Further laboratory evaluation depends on the findings and will often be directed by subspecialists. For example, we assess the sedimentation rate, anti-Ro and anti-La antibodies, and the myositis panel in patients with elevated CK whose other findings suggest an autoimmune or inflammatory process. We test serum carnitine levels (free, total, and esterified), fasting serum lactate levels, and serum cortisol in those with findings suggestive of metabolic myopathy. We order electromyography and nerve conduction studies in patients with possible myelopathy, peripheral neuropathy, or inflammatory myopathy.
Ultimately, a muscle biopsy may be necessary to exclude inflammatory or necrotizing myopathies in patients whose CK remains elevated despite withdrawal of statins. It may also be helpful when other findings suggest a metabolic myopathy. When a biopsy is needed, magnetic resonance imaging of the affected limb may identify an affected muscle for biopsy.
MANAGEMENT
Reassess the lipid goal
If the source of a complaint remains unclear after challenge and rechallenge with alternate statins, we generally recommend restarting therapy and trying to achieve the LDL-C goal. If the workup suggests a neurologic or rheumatolic etiology, a referral to a specialist is indicated. However, if the evaluation leads to a diagnosis of statin-induced myopathy, the next task is to reassess the lipid treatment goals.
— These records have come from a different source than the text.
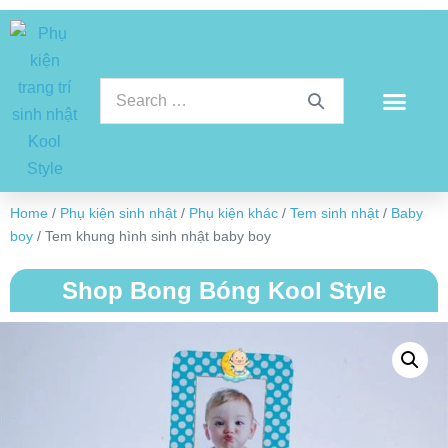
Home
/
Phụ kiện sinh nhật
/
Phụ kiện khác
/
Tem sinh nhật
/
Baby
boy
/ Tem khung hình sinh nhật baby boy
Shop Bong Bóng Kool Style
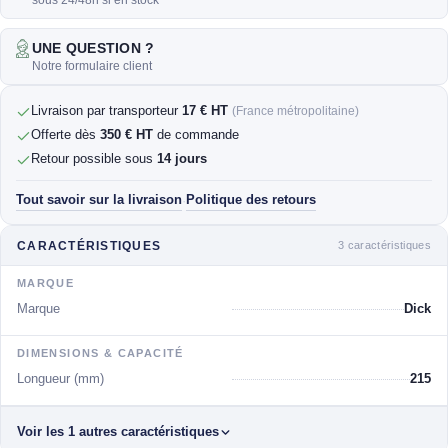
sous 24/48h si en stock
UNE QUESTION ?
Notre formulaire client
Livraison par transporteur
17 € HT
(France métropolitaine)
Offerte dès
350 € HT
de commande
Retour possible sous
14 jours
Tout savoir sur la livraison
Politique des retours
·
3 caractéristiques
CARACTÉRISTIQUES
MARQUE
Marque
Dick
DIMENSIONS & CAPACITÉ
Longueur (mm)
215
Voir les 1 autres caractéristiques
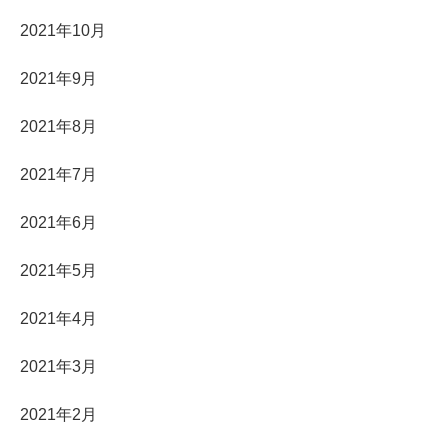
2021年10月
2021年9月
2021年8月
2021年7月
2021年6月
2021年5月
2021年4月
2021年3月
2021年2月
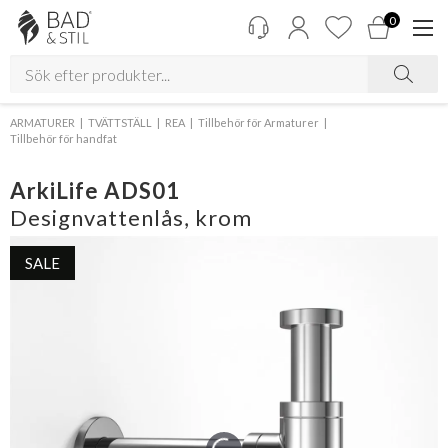
0
ARMATURER
TVÄTTSTÄLL
REA
Tillbehör för Armaturer
Tillbehör för handfat
ArkiLife ADS01
Designvattenlås, krom
SALE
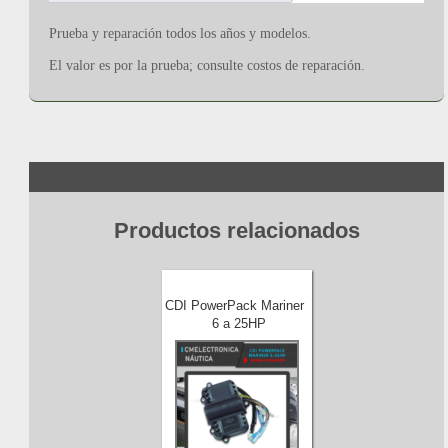
Prueba y reparación todos los años y modelos.
El valor es por la prueba; consulte costos de reparación.
Productos relacionados
CDI PowerPack Mariner
6 a 25HP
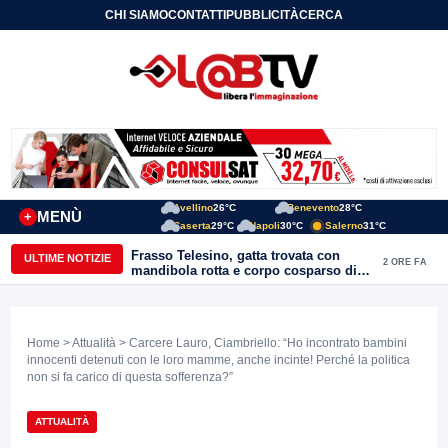
CHI SIAMO
CONTATTI
PUBBLICITÀ
CERCA
Avellino
26°C
Benevento
28°C
MENÙ
+
Caserta
29°C
Napoli
30°C
Salerno
31°C
Frasso Telesino, gatta trovata con
ULTIME NOTIZIE
2 ORE FA
mandibola rotta e corpo cosparso di
colla: “Atto di inaudita crudeltà”
Home
>
Attualità
> Carcere Lauro, Ciambriello: “Ho incontrato bambini
innocenti detenuti con le loro mamme, anche incinte! Perché la politica
non si fa carico di questa sofferenza?”
ATTUALITÀ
The Adult Treatment Panel (ATP) III guidelines should be used to assess the patient’s risk of having major coronary heart disease in the next 10 years, and to determine appropriate LDL-C goals.46 Some patients with suspected toxicity may have been treated to more aggressive LDL-C levels than recommended by these guidelines. The first step in these patients is to reduce or discontinue the unnecessary statin, even if there is no clear evidence of toxicity.
For the rest of patients with suspected toxicity, the decision to discontinue statin therapy must be weighed against the estimated reduction in risk associated with taking a statin medication.